An besonders heißen Tagen steigt, wie erwartet, die Sterberate. Bezogen auf das gesamte Jahr ist der Effekt allerdings gering.  Außerdem ist der Effekt geringer,wenn andere Umwelt-Faktoren wie Ozon-Konzentration und Luftverschmutzung berücksichtigt werden. 

 

Hintergrund

Große Hitze aufgrund der globalen Erderwärmung sei für die Menschheit eine wachsende tödliche Bedrohung, der kaum zu entgehen sei, berichteten im vergangenen Jahr Forscher um Dr. Camilo Mora (Universität von Hawaii in Honolulu) im Fachmagazin „Nature Climate Change"

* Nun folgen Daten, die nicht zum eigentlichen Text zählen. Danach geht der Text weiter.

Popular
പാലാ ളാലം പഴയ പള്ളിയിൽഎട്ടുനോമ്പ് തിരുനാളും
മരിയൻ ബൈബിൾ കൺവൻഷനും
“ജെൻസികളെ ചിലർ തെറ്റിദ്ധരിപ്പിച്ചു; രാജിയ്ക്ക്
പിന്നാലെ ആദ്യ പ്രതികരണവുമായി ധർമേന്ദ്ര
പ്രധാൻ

https://www.nature.com/nclimate/journal/vaop/ncurrent/full/nclimate3322.html

Welche Folgen extreme Hitze haben kann, ist in Europa und auch Deutschland im „Jahrhundert-Sommer“ 2003 deutlich geworden: In Europa seien mehr als 50 000 und in Deutschland etwa 5000 Menschen zusätzlich an den Folgen der Hitzebelastung gestorben, zum Beispiel an Herzschlag, Herz-Kreislauf-Erkrankungen und renalen Erkrankungen, berichten Dr. Maxie Bunz und Dr. Hans-Guido Mücke vom Umweltbundesamt in Berlin („Bundesgesundheitsblatt“).

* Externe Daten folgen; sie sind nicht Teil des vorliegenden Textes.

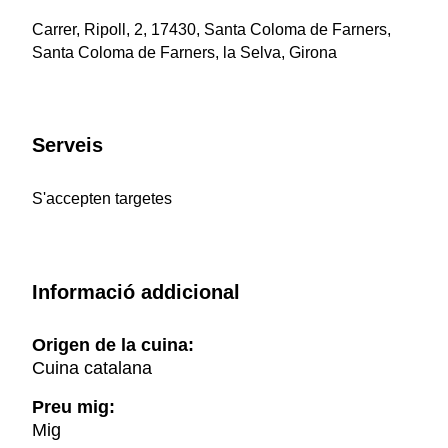
Carrer, Ripoll, 2, 17430, Santa Coloma de Farners,
Santa Coloma de Farners, la Selva, Girona
Serveis
S'accepten targetes
Informació addicional
Origen de la cuina:
Cuina catalana
Preu mig:
Mig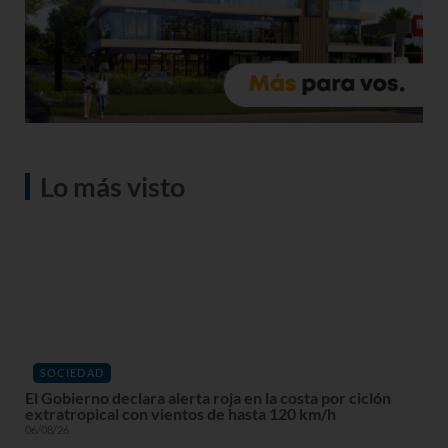
Lo más visto
SOCIEDAD
El Gobierno declara alerta roja en la costa por ciclón
extratropical con vientos de hasta 120 km/h
06/08/26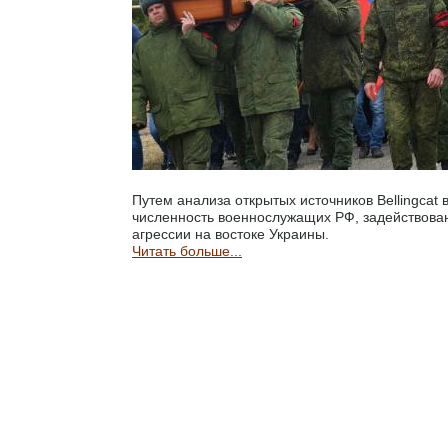
Путем анализа открытых источников Bellingca
численность военнослужащих РФ, задействова
агрессии на востоке Украины.
Читать больше...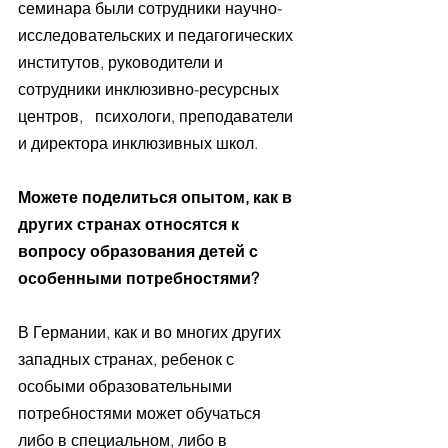
семинара были сотрудники научно-
исследовательских и педагогических 
институтов, руководители и 
сотрудники инклюзивно-ресурсных 
центров,   психологи, преподаватели 
и директора инклюзивных школ.
Можете поделиться опытом, как в 
других странах относятся к 
вопросу образования детей с 
особенными потребностями?
В Германии, как и во многих других 
западных странах, ребенок с 
особыми образовательными 
потребностями может обучаться 
либо в специальном, либо в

Der Gesundheitsökonom Professor Martin Karlsson von der Universität Duisburg-Essen und der Wirtschaftswissenschaftler Professor Nicolas Ziebarth von der Cornell-Universität (New York) haben nun untersucht, welche Auswirkungen extrem heiße Tage auf Sterberate und Klinik-Einlieferungen in Deutschland haben.

Design

Auswertung von Daten des Statistischen Bundesamtes und des Deutschen Wetterdienstes aus der Zeit von 1999 bis 2008. Berechnung des Zusammenhangs zwischen 170 Millionen Klinik-Einlieferungen sowie acht Millionen Todesfällen in dieser Zeit mit Wetter-Daten. 

Hauptergebnisse

Extreme Hitze ging signifikant und zeitnah mit einer Zunahme der Hospitalisierungen und Todesfälle einher.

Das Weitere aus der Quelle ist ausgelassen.